By Angela Phillips
As cross party talks on press reform enter a critical phase, the editors are, at last, breaking ranks. Editors of the
Financial Times,
The Guardian and the
Independent have finally understood that they do not have to stand shoulder to shoulder with press barons whose only real interest in press freedom is as a fig-leaf with which to cover unethical behaviour.
Today (Tuesday March 12) they are meeting to discuss a way forward to break the legislative log-jam. They are minded to accept legal underpinning of a regulator in return for the considerable protections offered to them via the Defamation Bill. But they may already be too late, because talks already underway are rumoured to be heading for reforms that are very far from those that Leveson intended.
Media Reform has said at every turn that the editors of the serious press have everything to gain from a system that provides protection to real journalism while offering accessible redress for those people who have been damaged by irresponsible reporting. It is very hard indeed to see what took them so long, but at least The Guardian has the grace to admit that the amendments to the Defamation Bill have been effective in forcing them to think again. Last night’s editorial said: “The derailing of parliamentary bills through Leveson amendments is clumsy and blunt – but it is forcing the issue into the open where it belongs.”

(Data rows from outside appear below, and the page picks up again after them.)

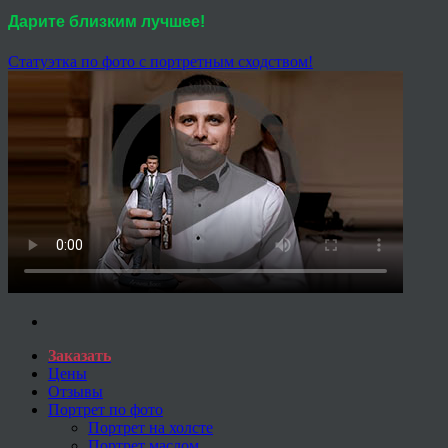
Дарите близким лучшее!
Статуэтка по фото с портретным сходством!
Заказать
Цены
Отзывы
Портрет по фото
Портрет на холсте
Портрет маслом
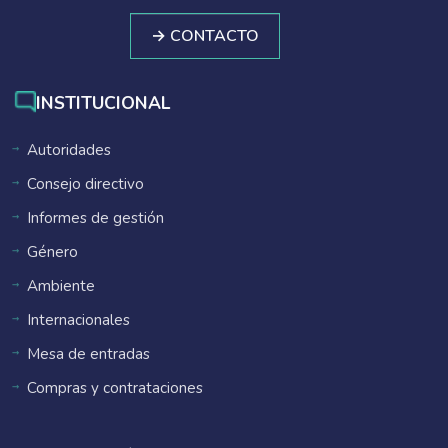
→ CONTACTO
INSTITUCIONAL
Autoridades
Consejo directivo
Informes de gestión
Género
Ambiente
Internacionales
Mesa de entradas
Compras y contrataciones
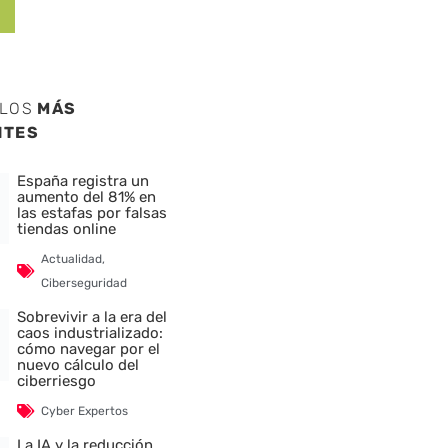
ULOS
MÁS
NTES
España registra un
aumento del 81% en
las estafas por falsas
tiendas online
Actualidad
,
Ciberseguridad
Sobrevivir a la era del
caos industrializado:
cómo navegar por el
nuevo cálculo del
ciberriesgo
Cyber Expertos
La IA y la reducción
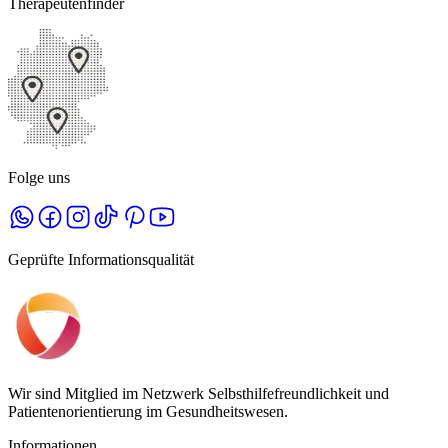
Therapeutenfinder
Folge uns
Geprüfte Informationsqualität
Wir sind Mitglied im Netzwerk Selbsthilfefreundlichkeit und
Patientenorientierung im Gesundheitswesen.
Informationen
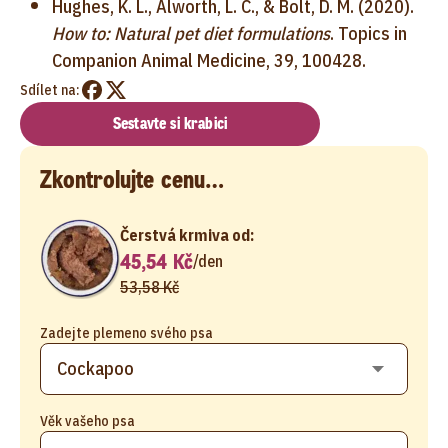
Hughes, K. L., Alworth, L. C., & Bolt, D. M. (2020).
How to: Natural pet diet formulations
. Topics in
Companion Animal Medicine, 39, 100428.
Sdílet na:
Sestavte si krabici
Zkontrolujte cenu…
Čerstvá krmiva od:
45,54 Kč
/
den
53,58 Kč
Zadejte plemeno svého psa
Věk vašeho psa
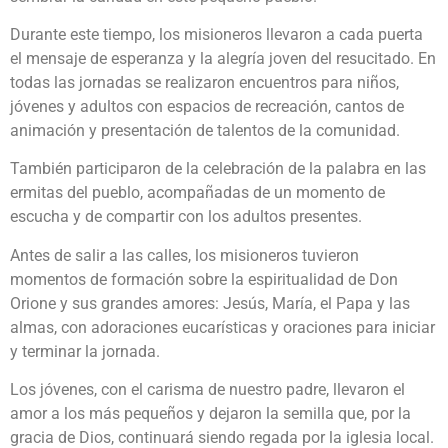
Durante este tiempo, los misioneros llevaron a cada puerta
el mensaje de esperanza y la alegría joven del resucitado. En
todas las jornadas se realizaron encuentros para niños,
jóvenes y adultos con espacios de recreación, cantos de
animación y presentación de talentos de la comunidad.
También participaron de la celebración de la palabra en las
ermitas del pueblo, acompañadas de un momento de
escucha y de compartir con los adultos presentes.
Antes de salir a las calles, los misioneros tuvieron
momentos de formación sobre la espiritualidad de Don
Orione y sus grandes amores: Jesús, María, el Papa y las
almas, con adoraciones eucarísticas y oraciones para iniciar
y terminar la jornada.
Los jóvenes, con el carisma de nuestro padre, llevaron el
amor a los más pequeños y dejaron la semilla que, por la
gracia de Dios, continuará siendo regada por la iglesia local.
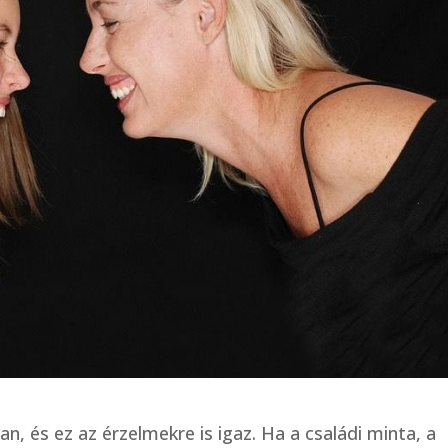
n, és ez az érzelmekre is igaz. Ha a családi minta, a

The two things that have forced the editors to break ranks have been the suggestion of a Royal Charter, which could been amended at will by ministers without the need for a parliamentary vote, and the possibility of losing the Defamation Bill that had been quietly making its way through Parliament with no fanfare at all.
We predicted in February that the introduction of a Royal Charter: “could well turn out to be the stroke of genius which unites the media reform movement and the news media — in opposing it.” Instead, it has split the press. The editors of the Guardian, Telegraph and Independent are well aware that a Royal Charter that is not underpinned by legislation could be positively dangerous to press freedom, while the rest seem too blinded by their prejudices against legislation to understand quite what they are endorsing.
But it is the Defamation Bill amendments that clinched it. Had the Defamation Bill been won without amendment, one of the best possible means of persuading the editors to accept media reform would have been entirely lost. As Media Reform
has said from the outset, a public interest defence should be the central plank in any reforms – not only to safeguard press freedom, but as a means of getting editors on board.
Years of failure have demonstrated that the tabloid press will not behave well just out of a desire to be ‘good chaps’. The fiercely competitive nature of the national newspaper market means that they are under continual pressure to descend into the gutter where they seem to believe their audience resides. Reforms will help to maintain standards by making it harder for the newspapers to undercut one another in their pursuit of sensation. The people who stand to gain the most from this change will be journalists themselves, who won’t be left with the choice of resignation as the only way of avoiding assignments that they find morally repugnant.
We at Media Reform are one hundred per cent in favour of press freedom, but we believe it should be used to hold power to account – not as a means of traducing people who are unable to defend themselves.
Angela Phillips is the Ethics Chair of Media Reform and a senior lecturer in Journalism at Goldsmiths, University of London.